(Aim of the task):
Copy out all the lines in the records that include the word "bien".

(Extracted data):
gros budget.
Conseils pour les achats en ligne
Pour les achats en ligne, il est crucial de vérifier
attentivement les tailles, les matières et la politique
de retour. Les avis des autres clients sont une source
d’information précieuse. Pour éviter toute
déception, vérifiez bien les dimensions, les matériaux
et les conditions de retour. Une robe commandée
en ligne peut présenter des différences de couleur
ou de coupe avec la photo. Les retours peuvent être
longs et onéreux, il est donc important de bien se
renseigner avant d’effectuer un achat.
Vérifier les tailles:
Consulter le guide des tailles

(Response box):
déception, vérifiez bien les dimensions, les matériaux
longs et onéreux, il est donc important de bien se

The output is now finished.